A baboon chained to a tree, an elephant caught in a snare, an owl fallen from its nest, a hyena chasing the village goats … human-wildlife conflict and the illegal wildlife trade threaten the wild animal welfare as well as the survival of entire species.
Elephants are now a common sight in Liwonde National Park © Dana Allen, Central African Wilderness Safaris
Lilongwe Wildlife Trust (LWT) works in partnership with the Government of Malawi (GoM) to rescue and rehabilitate orphaned, injured and confiscated wild animals, releasing them back into the wild wherever possible. Here’s our quick reference guide on how you can help.

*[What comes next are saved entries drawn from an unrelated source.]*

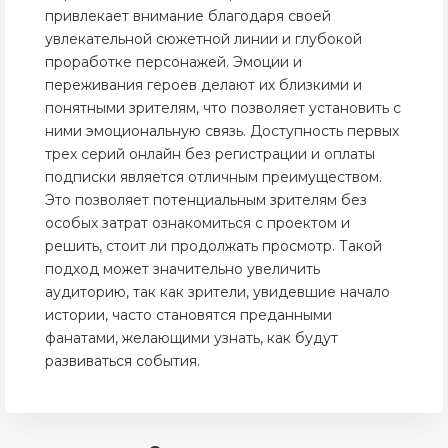
привлекает внимание благодаря своей
увлекательной сюжетной линии и глубокой
проработке персонажей. Эмоции и
переживания героев делают их близкими и
понятными зрителям, что позволяет установить с
ними эмоциональную связь. Доступность первых
трех серий онлайн без регистрации и оплаты
подписки является отличным преимуществом.
Это позволяет потенциальным зрителям без
особых затрат ознакомиться с проектом и
решить, стоит ли продолжать просмотр. Такой
подход может значительно увеличить
аудиторию, так как зрители, увидевшие начало
истории, часто становятся преданными
фанатами, желающими узнать, как будут
развиваться события.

It’s tempting to spend a few thousand kwacha to save a duiker being sold on the side of the road, but unfortunately there’s another ten where that one came from. The same applies to buying a porcupine bracelet ‘just this once’: you are stimulating the market. A pod of hippos was recently killed in response to tourist demand for necklaces made from their teeth.
The GoM and LWT are committed to stamping out the illegal trades in pets, bushmeat and wildlife products through campaigns, confiscations and prosecutions.
You can help by thinking of the big picture: don’t encourage the trade and report any incidents on the hotline (088 44 88 999) immediately. When possible the call will be responded to but, if the opportunity is missed, the report is still fed to the investigations team to identify culprits and hotspots.
You could also (calmly) point out to the seller that it is illegal to buy or sell wild animals and that it carries the risk of imprisonment or a hefty fine.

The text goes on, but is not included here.